### Activity
Please reproduce the entries exactly as they appear below, but not the pictures.

Data to examine: Begin

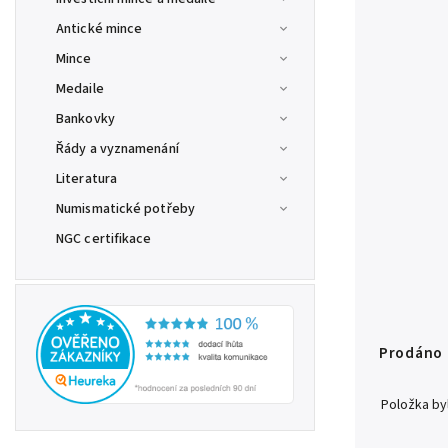
Antické mince
Mince
Medaile
Bankovky
Řády a vyznamenání
Literatura
Numismatické potřeby
NGC certifikace
Prodáno
Položka b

Data to examine: End

### Solution below
Antické mince
Mince
Medaile
Bankovky
Řády a vyznamenání
Literatura
Numismatické potřeby
NGC certifikace
Prodáno
Položka b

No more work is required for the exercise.